Musically, Everclear may not be strictly “punk,” but the band is clearly descended from the hardcore-grunge lineage. In fact, Everclear’s 1995 breakthrough, Sparkle and Fade, sounded like the record Kurt Cobain would have made if he had managed to kick the hard stuff (as Art Alexakis did) and pull himself together, taking as its subject the impossibility of staying an adolescent forever and the difficulty of taking responsibility for your own life. Alexakis recast Bob Mould’s ’80s-punk confusion mantra “I don’t know” as “I know,” but it was an expression that conveyed not arrogance but the burden of earned wisdom. (Alexakis uttered the phrase 39 times on Sparkle and Fade, tossing in sundry “I don’t want to know”s and “You and me both know”s for good measure.) But making a great album out of acknowledging a dilemma is not the same thing as figuring out a solution to it; part of Sparkle and Fade’s grandeur lay in the fact that its most compelling tracks (“Santa Monica,” “Summerland”) were essentially suicide fantasies.

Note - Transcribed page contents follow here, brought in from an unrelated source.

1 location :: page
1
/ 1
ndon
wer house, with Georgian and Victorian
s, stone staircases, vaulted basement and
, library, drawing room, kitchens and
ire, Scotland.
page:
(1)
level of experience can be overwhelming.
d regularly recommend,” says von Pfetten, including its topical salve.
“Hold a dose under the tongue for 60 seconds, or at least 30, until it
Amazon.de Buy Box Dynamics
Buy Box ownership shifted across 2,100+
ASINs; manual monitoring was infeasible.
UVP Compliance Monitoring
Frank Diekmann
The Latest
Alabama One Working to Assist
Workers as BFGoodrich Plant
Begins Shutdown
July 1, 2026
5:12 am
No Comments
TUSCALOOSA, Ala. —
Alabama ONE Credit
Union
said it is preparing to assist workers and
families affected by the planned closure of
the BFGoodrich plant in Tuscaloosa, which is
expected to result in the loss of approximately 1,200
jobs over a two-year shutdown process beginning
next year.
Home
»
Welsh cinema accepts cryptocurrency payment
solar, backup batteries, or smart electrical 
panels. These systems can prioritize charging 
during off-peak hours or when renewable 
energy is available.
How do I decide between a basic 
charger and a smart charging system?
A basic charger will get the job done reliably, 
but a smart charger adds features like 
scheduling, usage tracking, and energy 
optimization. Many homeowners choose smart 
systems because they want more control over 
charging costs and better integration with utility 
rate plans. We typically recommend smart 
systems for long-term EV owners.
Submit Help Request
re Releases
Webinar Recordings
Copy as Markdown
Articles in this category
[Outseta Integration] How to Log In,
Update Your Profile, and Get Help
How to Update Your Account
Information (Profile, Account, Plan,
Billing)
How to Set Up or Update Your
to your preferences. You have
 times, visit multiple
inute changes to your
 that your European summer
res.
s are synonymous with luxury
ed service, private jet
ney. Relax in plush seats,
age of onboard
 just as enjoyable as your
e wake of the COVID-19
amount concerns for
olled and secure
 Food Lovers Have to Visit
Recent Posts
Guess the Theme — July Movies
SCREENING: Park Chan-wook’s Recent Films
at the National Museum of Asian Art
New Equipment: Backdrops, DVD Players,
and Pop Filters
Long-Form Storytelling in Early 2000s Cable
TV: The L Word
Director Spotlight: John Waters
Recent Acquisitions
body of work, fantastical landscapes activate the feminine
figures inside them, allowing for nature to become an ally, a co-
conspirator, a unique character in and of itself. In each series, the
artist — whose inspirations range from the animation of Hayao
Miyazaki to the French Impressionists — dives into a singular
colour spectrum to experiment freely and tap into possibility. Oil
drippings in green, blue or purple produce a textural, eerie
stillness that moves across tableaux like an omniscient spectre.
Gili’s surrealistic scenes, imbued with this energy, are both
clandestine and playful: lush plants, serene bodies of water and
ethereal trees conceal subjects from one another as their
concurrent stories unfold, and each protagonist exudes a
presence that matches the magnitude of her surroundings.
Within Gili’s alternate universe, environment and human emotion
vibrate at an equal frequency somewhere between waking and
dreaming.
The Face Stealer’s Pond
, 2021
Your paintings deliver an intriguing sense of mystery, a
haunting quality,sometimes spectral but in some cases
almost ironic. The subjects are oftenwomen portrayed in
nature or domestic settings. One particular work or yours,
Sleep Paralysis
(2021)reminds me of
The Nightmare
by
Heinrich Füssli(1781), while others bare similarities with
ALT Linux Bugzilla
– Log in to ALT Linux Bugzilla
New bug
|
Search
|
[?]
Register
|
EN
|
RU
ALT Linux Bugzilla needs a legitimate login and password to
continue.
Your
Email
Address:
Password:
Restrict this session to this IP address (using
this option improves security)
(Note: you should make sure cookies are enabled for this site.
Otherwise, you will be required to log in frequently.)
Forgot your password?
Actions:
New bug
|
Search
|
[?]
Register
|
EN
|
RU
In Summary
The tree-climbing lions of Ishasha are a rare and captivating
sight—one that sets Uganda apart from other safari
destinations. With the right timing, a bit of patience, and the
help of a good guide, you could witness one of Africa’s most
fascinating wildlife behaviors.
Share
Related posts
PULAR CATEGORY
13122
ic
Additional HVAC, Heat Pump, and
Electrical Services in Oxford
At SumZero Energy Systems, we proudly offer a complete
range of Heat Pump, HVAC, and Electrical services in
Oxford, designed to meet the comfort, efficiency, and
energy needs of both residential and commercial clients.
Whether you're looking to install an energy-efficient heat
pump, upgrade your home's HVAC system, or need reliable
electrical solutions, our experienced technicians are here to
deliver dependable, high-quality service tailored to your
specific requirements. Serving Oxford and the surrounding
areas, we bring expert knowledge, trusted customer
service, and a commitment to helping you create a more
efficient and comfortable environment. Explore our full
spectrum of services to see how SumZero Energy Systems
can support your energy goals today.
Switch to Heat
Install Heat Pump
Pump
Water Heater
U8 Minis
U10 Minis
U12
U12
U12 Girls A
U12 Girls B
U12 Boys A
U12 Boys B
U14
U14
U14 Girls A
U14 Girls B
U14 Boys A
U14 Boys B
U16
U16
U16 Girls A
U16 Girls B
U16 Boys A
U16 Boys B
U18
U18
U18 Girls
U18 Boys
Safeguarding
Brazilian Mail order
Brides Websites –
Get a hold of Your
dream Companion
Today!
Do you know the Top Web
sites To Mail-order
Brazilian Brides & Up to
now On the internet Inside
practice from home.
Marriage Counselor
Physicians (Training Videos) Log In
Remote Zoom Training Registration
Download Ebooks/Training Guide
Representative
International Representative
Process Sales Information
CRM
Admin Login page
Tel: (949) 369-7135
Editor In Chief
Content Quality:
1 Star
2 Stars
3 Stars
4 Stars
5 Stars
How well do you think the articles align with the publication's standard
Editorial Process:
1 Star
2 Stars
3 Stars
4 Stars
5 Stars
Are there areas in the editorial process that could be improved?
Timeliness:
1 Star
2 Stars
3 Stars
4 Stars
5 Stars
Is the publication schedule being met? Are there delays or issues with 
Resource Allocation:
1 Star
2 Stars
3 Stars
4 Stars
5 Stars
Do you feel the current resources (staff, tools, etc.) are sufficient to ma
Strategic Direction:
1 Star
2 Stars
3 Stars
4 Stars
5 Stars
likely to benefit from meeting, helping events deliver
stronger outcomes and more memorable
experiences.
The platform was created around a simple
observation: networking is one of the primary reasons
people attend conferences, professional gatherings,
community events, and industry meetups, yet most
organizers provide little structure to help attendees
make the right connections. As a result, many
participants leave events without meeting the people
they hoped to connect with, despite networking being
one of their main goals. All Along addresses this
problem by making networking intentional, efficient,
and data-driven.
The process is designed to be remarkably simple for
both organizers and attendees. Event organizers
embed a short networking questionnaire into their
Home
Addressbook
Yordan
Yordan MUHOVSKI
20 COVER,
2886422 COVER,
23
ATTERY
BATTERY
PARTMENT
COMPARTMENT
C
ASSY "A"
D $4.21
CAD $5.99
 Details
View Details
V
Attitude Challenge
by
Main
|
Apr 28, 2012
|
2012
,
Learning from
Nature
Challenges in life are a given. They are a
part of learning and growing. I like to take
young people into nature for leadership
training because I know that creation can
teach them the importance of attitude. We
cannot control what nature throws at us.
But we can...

Alexakis’ tendency to write about characters confronting the dead ends of their lives is not the same thing, however, as his admitting that his group has nowhere to go. On So Much for the Afterglow, Alexakis (who has produced all three Everclear albums) tries to broaden his group’s tonal palette, starting the disc with a brief a cappella segment of impressively lush Beach Boys-style harmonies (which reappear on a couple of tunes), adding the Vox stylings of annoying Wallflowers keyboardist Rami Jaffee to two cuts, tossing horns onto one track and strings onto two, and building “Why I Don’t Believe in God” around a banjo and an acoustic guitar.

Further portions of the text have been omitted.